On its cover, along with Paul, Linda and Denny Laine, were other “convicts” including Christopher Lee and James Coburn, caught in the beam of a searchlight, the inspiration for the poster of the animated film, Madagascar years later. The Apple label with its two sides (inside and outside of apple) mesmerized me as did the storytelling of the songs.
The Helen Wheels track, which showed up on the album only on the anniversary reissue, but was there on the US and International release, and the first US issues did not list it in the tracks, leading it to be called the hidden track. The 25th anniversary issue contained a lot of subtext and comments, and is of value only to completionists and students (I consider myself both) of music of our times. I felt it was a lot of time and attention to be demanded from a casual listener.
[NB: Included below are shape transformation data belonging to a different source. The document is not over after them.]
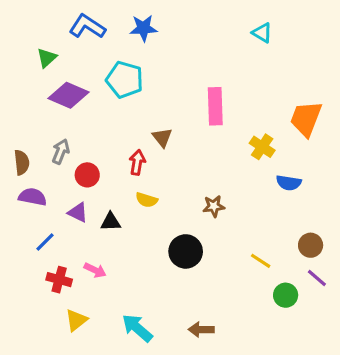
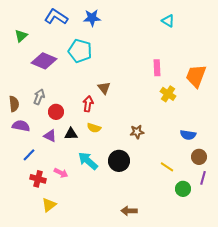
green triangle: (47, 58) -> (21, 36), moved
pink rectangle: (215, 106) -> (157, 68), moved, size x0.7
blue semicircle: (289, 183) -> (188, 135), moved
black triangle: (111, 222) -> (71, 134), moved
purple line: (317, 278) -> (203, 178), turned 64
cyan arrow: (137, 328) -> (88, 161), moved

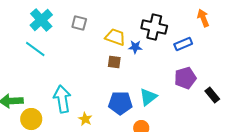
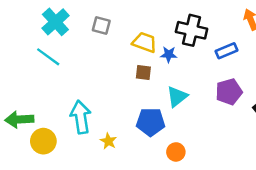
cyan triangle: (148, 97) -> (177, 97), moved

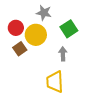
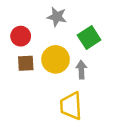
yellow circle: (36, 35) -> (56, 59), moved
brown square: (20, 49) -> (26, 63), turned 32

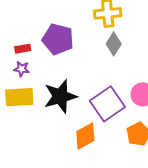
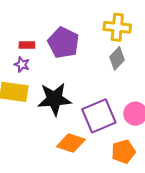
orange diamond: (85, 136) -> (71, 143), turned 36

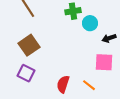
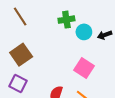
black arrow: (109, 38) -> (105, 35), moved
pink square: (104, 62) -> (84, 68), moved, turned 30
Well, you do save time not having to turn the disc over, though.
The charm of the post Beatles music is how the four went on to live their lives, creative and otherwise, and the tweets that they left behind in their songs. Harrison had chosen a clear path, as had John and Yoko, and Ringo was happy behind his kit and out of the spotlight. Paul with his above average bass playing skills, set new benchmarks for popular socially aware song and songwriting. The who did it better game between the two namesakes of the phenomenon called Lennon-McCartney would last but a few years, as they continued to create their iconic oeuvre.
BOTR, Jet, Bluebird, Mrs Vandebilt, Let me roll it, Mamunia, No Words, Helen Wheels, Picasso’s last words, and 1985, and the 1974 B Side of Helen Wheels in the later reissue, Country Dreamer. A similar tight act many years later was Tug of War. BOTR easily remains a critical landmark album, in spite of not containing much of either his best or most popular songs.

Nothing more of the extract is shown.